Fastvol's CPU and CUDA backends are implemented in C++ and organized as a standalone CMake project under core/.
You can embed the core library directly into your C++ application via CMake. All public functions are exposed through a clean C-style header interface (fastvol/ffi.h), and compiled into a linkable target named fastvol.
As a CMake subproject:
add_subdirectory(core)
target_link_libraries(your_target PRIVATE fastvol)With CMake FetchContent:
include(FetchContent)
FetchContent_Declare(
fastvol
GIT_REPOSITORY https://github.com/vgalanti/fastvol
GIT_TAG v0.1.1
SOURCE_SUBDIR core
)
FetchContent_MakeAvailable(fastvol)
target_link_libraries(your_target PRIVATE fastvol)Note: Neural network surrogates are currently only available in the Python API.
The codebase follows a simple access heuristic:
<contract type>.<payoff>.<vol model>.<method>.<value>
Currently, not all payoff types and volatility models are supported, so some of these levels are collapsed. The full access tree will be implemented in v1.0.0, which will involve an API change.

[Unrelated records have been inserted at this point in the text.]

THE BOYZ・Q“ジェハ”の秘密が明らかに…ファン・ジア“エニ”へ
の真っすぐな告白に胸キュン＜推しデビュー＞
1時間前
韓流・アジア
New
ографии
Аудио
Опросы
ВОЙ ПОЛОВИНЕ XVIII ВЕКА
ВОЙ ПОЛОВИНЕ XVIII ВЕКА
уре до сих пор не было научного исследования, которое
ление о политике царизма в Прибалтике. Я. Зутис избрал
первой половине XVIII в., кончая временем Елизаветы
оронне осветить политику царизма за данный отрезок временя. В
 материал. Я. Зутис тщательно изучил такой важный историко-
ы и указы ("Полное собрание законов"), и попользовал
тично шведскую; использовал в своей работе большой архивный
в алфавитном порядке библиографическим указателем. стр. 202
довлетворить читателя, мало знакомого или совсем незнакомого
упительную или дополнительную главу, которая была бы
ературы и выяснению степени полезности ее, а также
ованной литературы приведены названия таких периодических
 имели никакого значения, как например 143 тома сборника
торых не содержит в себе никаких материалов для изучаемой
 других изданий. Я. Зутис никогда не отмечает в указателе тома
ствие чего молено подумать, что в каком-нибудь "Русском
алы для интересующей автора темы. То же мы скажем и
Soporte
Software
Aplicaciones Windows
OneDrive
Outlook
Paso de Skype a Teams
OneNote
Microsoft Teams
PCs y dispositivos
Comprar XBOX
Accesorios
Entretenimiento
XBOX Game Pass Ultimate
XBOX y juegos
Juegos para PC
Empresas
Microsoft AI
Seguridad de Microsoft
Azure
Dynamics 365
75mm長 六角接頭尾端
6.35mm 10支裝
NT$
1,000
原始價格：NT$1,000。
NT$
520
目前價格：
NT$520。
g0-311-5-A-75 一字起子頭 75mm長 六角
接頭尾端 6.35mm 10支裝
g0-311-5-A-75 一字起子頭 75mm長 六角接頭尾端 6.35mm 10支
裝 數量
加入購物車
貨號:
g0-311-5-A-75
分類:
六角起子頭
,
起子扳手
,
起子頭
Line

Available <value> operations are:
- price
- iv (implied volatility inversion)
- greeks (with per-Greek flags like delta=True, gamma=False)
- individual greeks functions (i.e. delta_fp64() etc..)
In the Python wrapper, high-level dispatchers .price(), .greeks(), and .iv() automatically detect argument types and broadcast constants. For example, you can run bopm over an array of spots while passing the strike as a single constant float.
Examples in Python:
import fastvol as fv
fv.american.neural.price_fp32_batch(...)
fv.american.bopm.iv_fp32(...)
fv.american.ttree.price_fp64_batch(..., cuda=True)
fv.american.psor.greeks_fp32(..., delta=True, gamma=False)
fv.european.bsm.theta_fp64_batch(...)Examples in C/C++:
fastvol::american::ttree::price_fp64_batch(...); // C++ namespace access
fastvol::european::bsm::delta_fp32_batch(...);
american_bopm_iv_fp64(...); // C FFI
american_psor_price_fp32_cuda(...); This project is licensed under the MIT License. See the LICENSE file for details.
Valerio Galanti, Computer Science PhD student, Columbia University.